La protesta estuvo encabezada por María Alexandra Gómez y Virginia Rivero, esposas del gendarme Agustín Nahuel Gallo y del abogado Germán Darío Giuliani, quienes permanecen detenidos en territorio venezolano. Durante la jornada, ambas fueron recibidas por monseñor Daniele Liessi, ministro consejero de la Nunciatura, a quien entregaron un petitorio dirigido al papa León XIV y al cardenal Pietro Parolin, solicitando formalmente la mediación de la Santa Sede ante el régimen venezolano.
En el documento, las familias apelaron a la sensibilidad humanitaria y al compromiso histórico del Vaticano con la defensa de los derechos humanos, y reclamaron acciones urgentes para resguardar la integridad física y psicológica de los detenidos. Gómez afirmó que la Iglesia “no puede ser tibia” frente a estas situaciones y remarcó que aún hay más de 900 personas secuestradas en Venezuela, mientras que Rivero denunció que las liberaciones prometidas avanzan “muy lentamente y a cuentagotas”.

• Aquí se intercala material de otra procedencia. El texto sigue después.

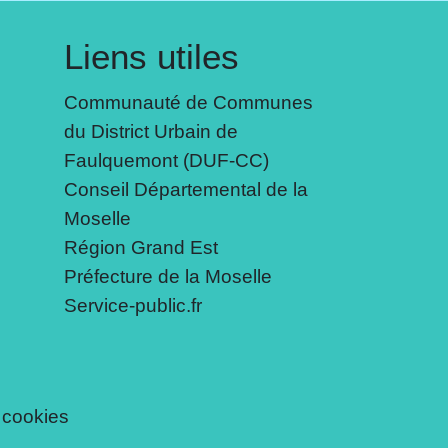
Liens utiles
Communauté de Communes
du District Urbain de
Faulquemont (DUF-CC)
Conseil Départemental de la
Moselle
Région Grand Est
Préfecture de la Moselle
Service-public.fr
 cookies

El reclamo se enmarca en un contexto de creciente preocupación internacional por las denuncias de detenciones arbitrarias, torturas y desapariciones forzadas en Venezuela, señaladas por ONG y organismos de derechos humanos. Según datos verificados por organizaciones independientes, las excarcelaciones realizadas desde enero son menores a las cifras oficiales difundidas por el régimen, lo que refuerza el pedido de una intervención activa del Vaticano y mantiene vigente el reclamo de las familias por la liberación inmediata de todos los presos políticos.